Six cameras in Maryland dedicated to catching speeding drivers have been vandalized since April. Now police are installing other cameras to keep an eye on their investment — because the speed cameras cost up to $100,000 to replace.
Add this to Connie Willis’ next list of things science fiction writers failed to predict. Not the vandalism — everyone from Heinlein to Mack Reynolds got that right — rather, the solution of a duplicate set of cameras.
Made the local news at 6pm here in Baltimore.
I was amused.
ahh, but perhaps the vandals have installed their own cameras to watch what the police do to try and protect their cameras…
When I was working security at an upscale shopping/office development, the property had over 150 cameras, many of which had overlapping coverage. When a late-night smash-and-grab gang did a gone-in-90-seconds number on the Apple Store there, we were able to give the police video coverage from four different cameras. And yes, some of those cameras could be aimed to watch other cameras if we wanted. (Though our priority was more on keeping an eye on the drunks from the over-serving bars on the property.)

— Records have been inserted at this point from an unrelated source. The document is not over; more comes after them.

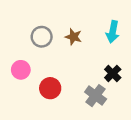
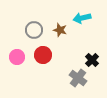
cyan arrow: (113, 32) -> (82, 18), moved, turned 66
red circle: (50, 88) -> (43, 55), moved

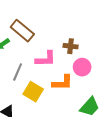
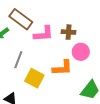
pink L-shape: (46, 59) -> (44, 34), moved

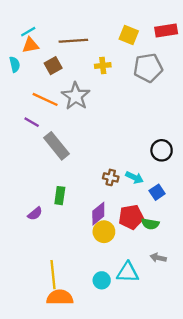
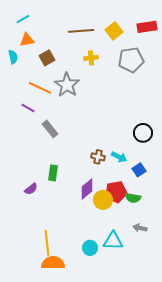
cyan line: (28, 32) -> (23, 19), moved
yellow square: (129, 35) -> (114, 31), turned 30
brown line: (73, 41) -> (81, 31), moved
gray rectangle: (56, 146) -> (50, 129), size x0.7
yellow circle: (104, 232) -> (103, 200), moved

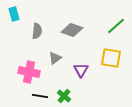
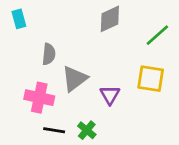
gray diamond: (72, 30) -> (110, 19), moved, turned -45
gray semicircle: (37, 31) -> (49, 54), moved
gray triangle: (55, 58) -> (75, 79), size x1.5

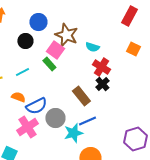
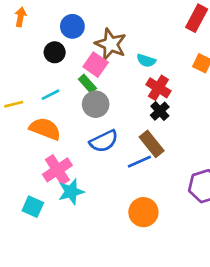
brown rectangle: (81, 96) -> (152, 144), moved
orange semicircle: (18, 97) -> (45, 129), size x1.6
blue semicircle: (36, 106) -> (104, 141), moved
gray circle: (55, 118) -> (96, 104), moved
cyan star: (73, 133) -> (71, 192), moved

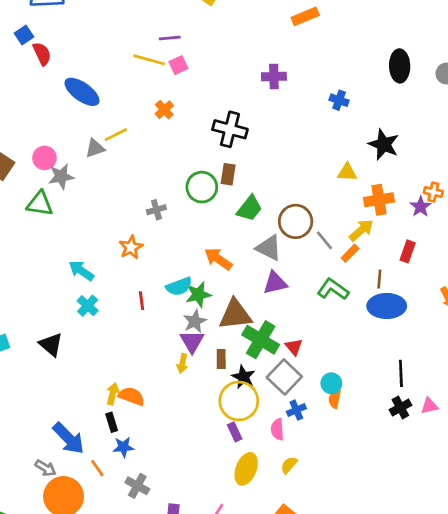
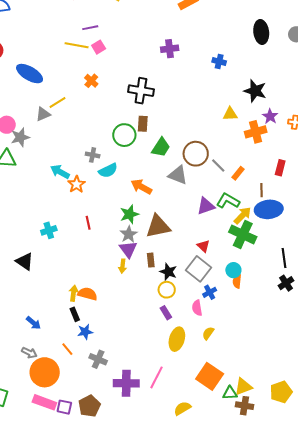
purple star: (420, 207) -> (270, 116), moved
gray cross: (156, 210) -> (93, 155), turned 32
yellow arrow: (361, 230) -> (242, 215), moved
cyan arrow: (81, 271) -> (60, 172), moved
purple triangle: (275, 283) -> (206, 206), moved
cyan semicircle: (179, 286) -> (108, 170), moved
cyan cross: (88, 306) -> (49, 230), turned 35
green cross: (261, 340) -> (243, 234), moved
yellow circle: (239, 401) -> (167, 290), size x0.6
blue arrow: (69, 438) -> (33, 323), moved, size x0.6

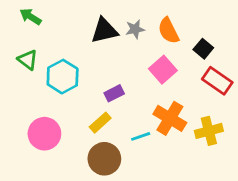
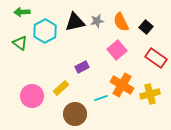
green arrow: (31, 17) -> (22, 12), turned -35
black square: (203, 49) -> (146, 27), moved
cyan hexagon: (63, 77) -> (45, 31), moved
yellow rectangle: (100, 123) -> (61, 88), moved

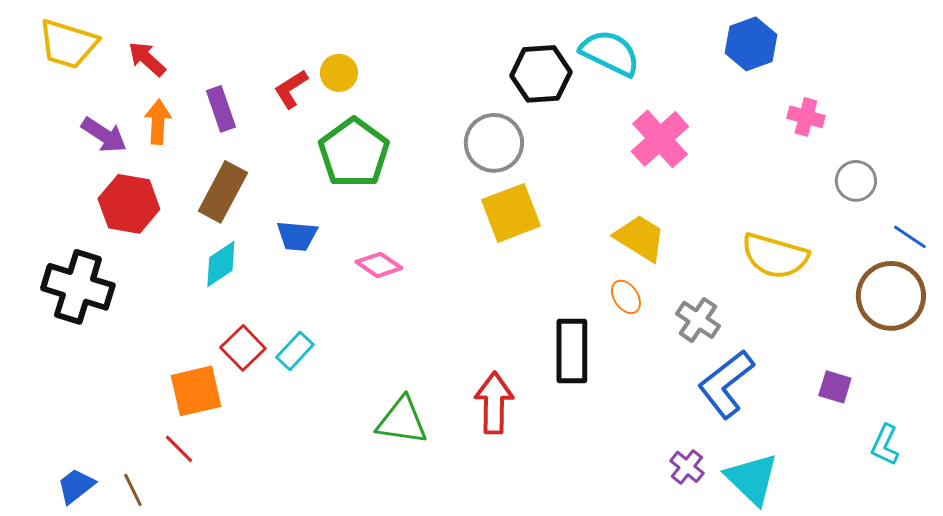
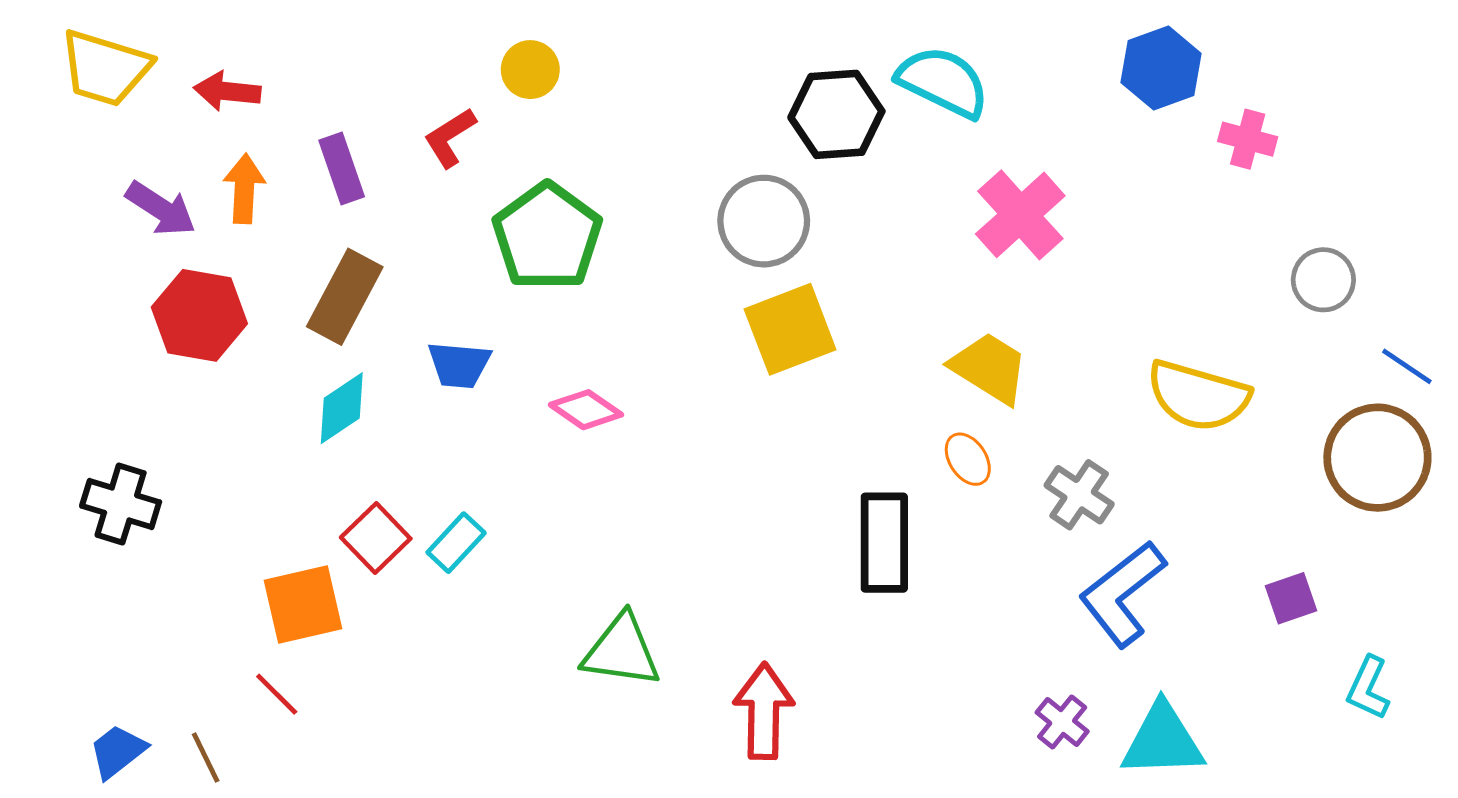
red arrow: (147, 59) -> (227, 91), turned -36
yellow circle: (339, 73) -> (530, 70), moved
pink cross: (806, 117) -> (1248, 139), moved
black cross: (78, 287) -> (121, 504), moved, size x0.7
purple square: (835, 387) -> (1291, 598), turned -36
red arrow: (494, 403) -> (764, 711), moved
cyan triangle: (752, 479) -> (1163, 741), turned -46

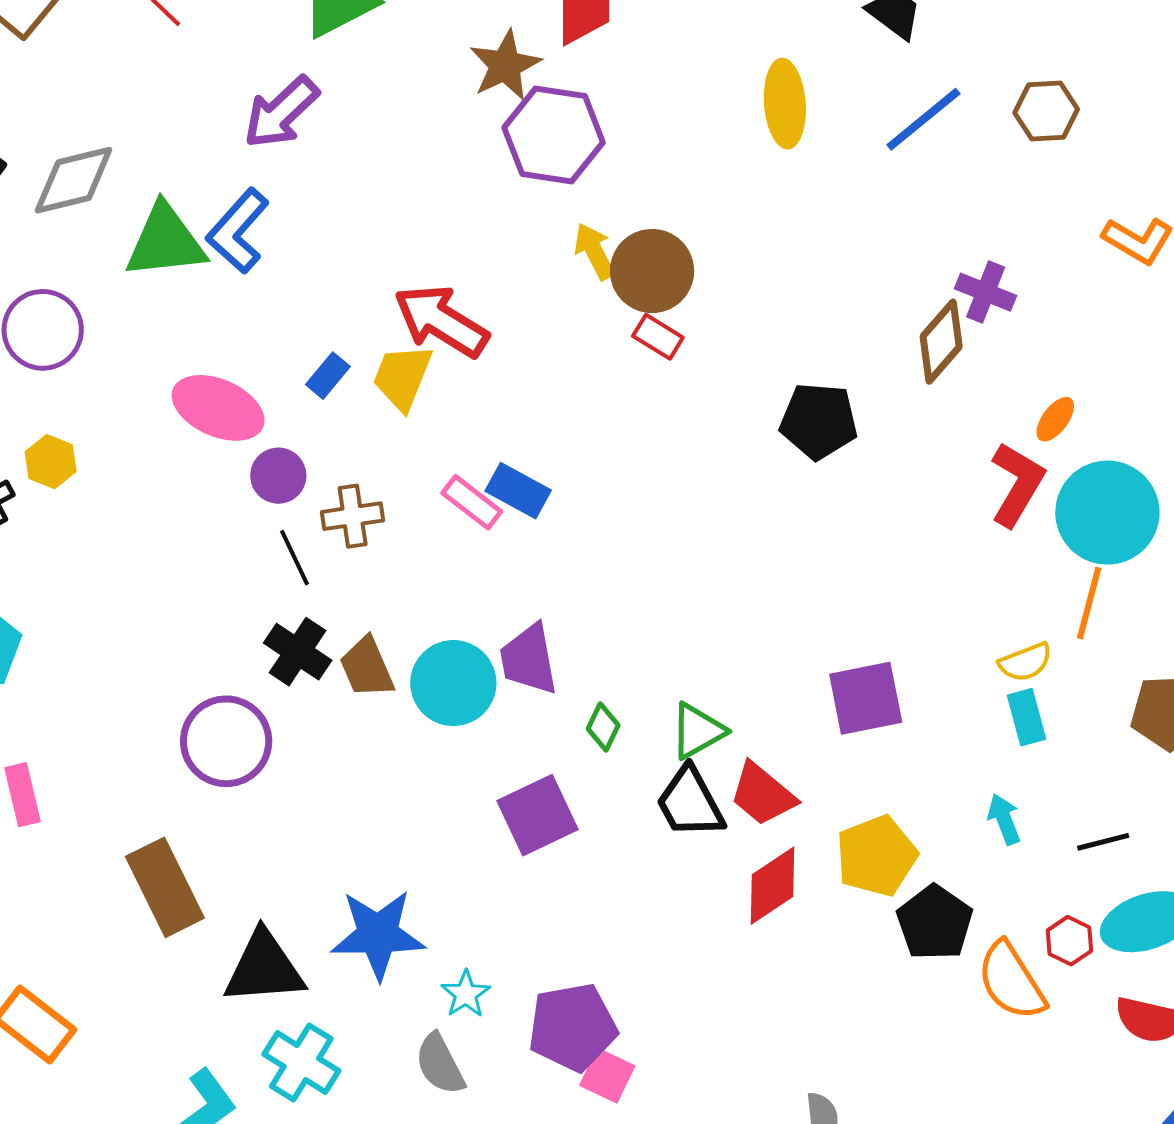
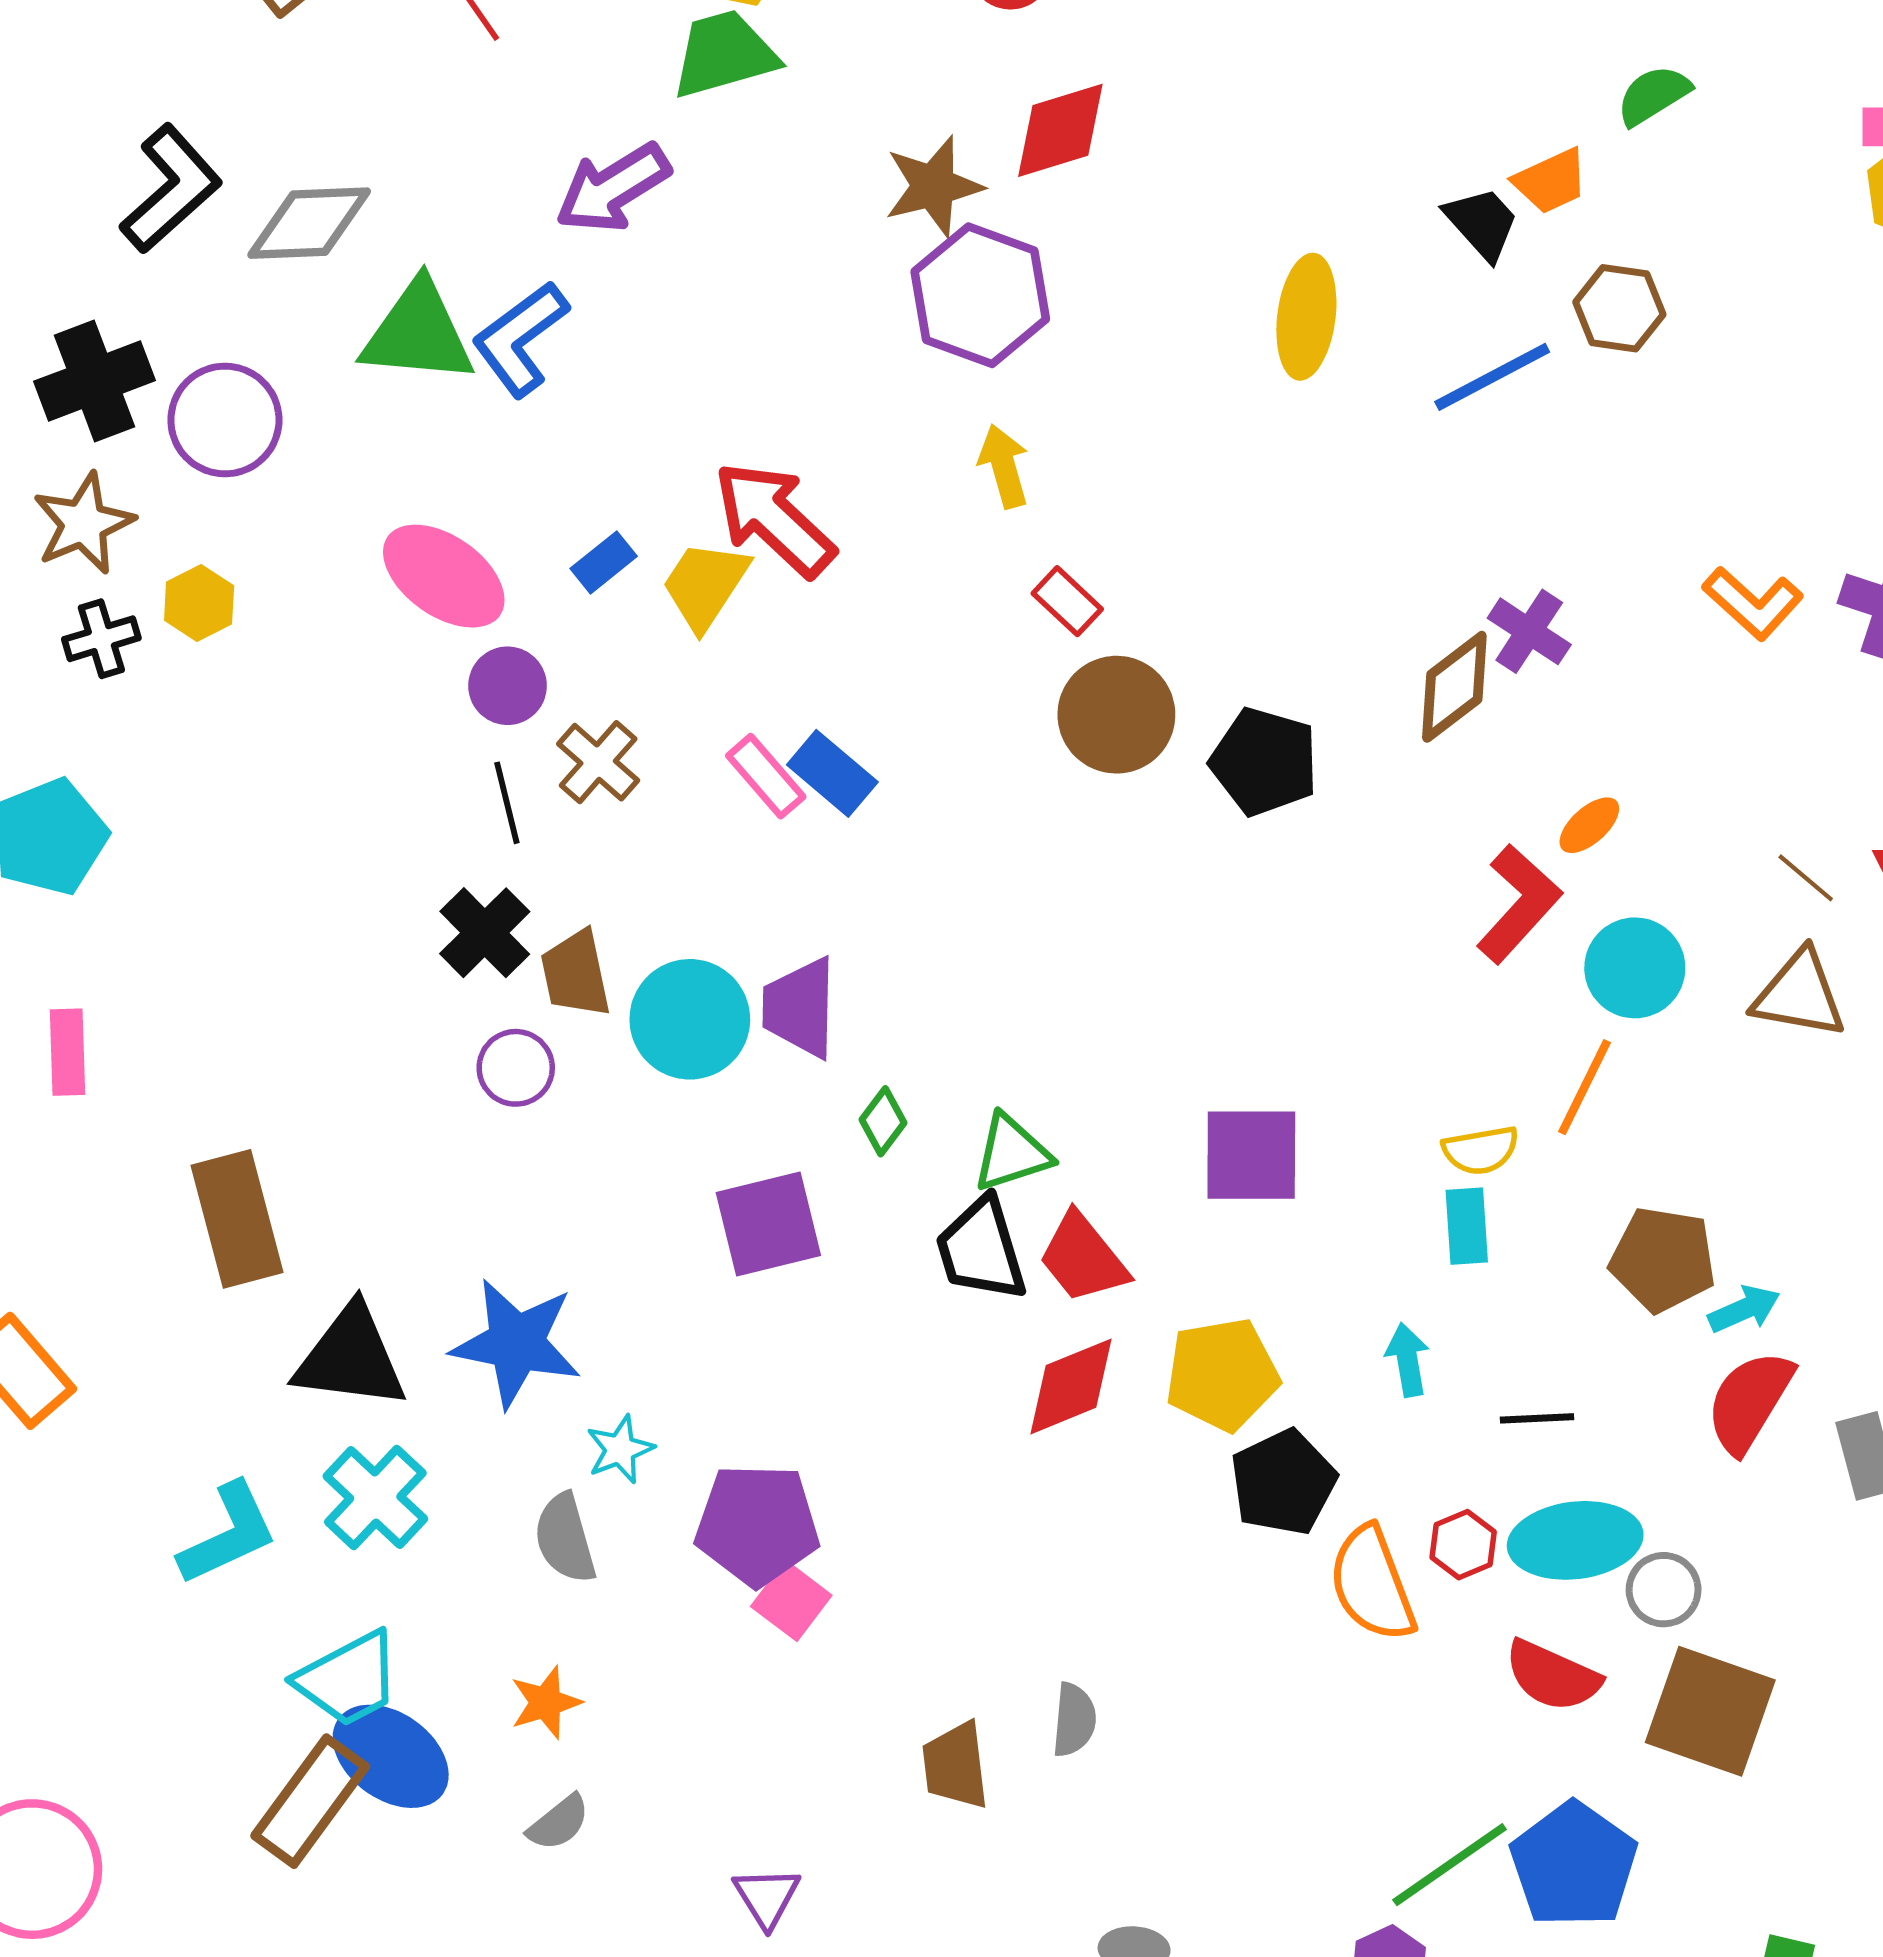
brown hexagon: (1046, 111) -> (1619, 308), moved
brown circle: (652, 271) -> (1116, 715), moved
cyan circle: (1107, 513) -> (1635, 968), size x0.7
brown cross: (353, 516) -> (598, 762), turned 38
purple circle: (226, 741) -> (516, 1068), moved, size x0.6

A couple of years ago in New York City thieves were stealing the high end Nikon DX2 cameras used in their red light cameras and selling them. Several ended up for sale on the shelves of B&H Photo. The thieves (one of whom had worked for the company that made the red light cameras) had made a truck up to look like a company truck (complete with lift) so it looked like they were ‘servicing’ the cameras.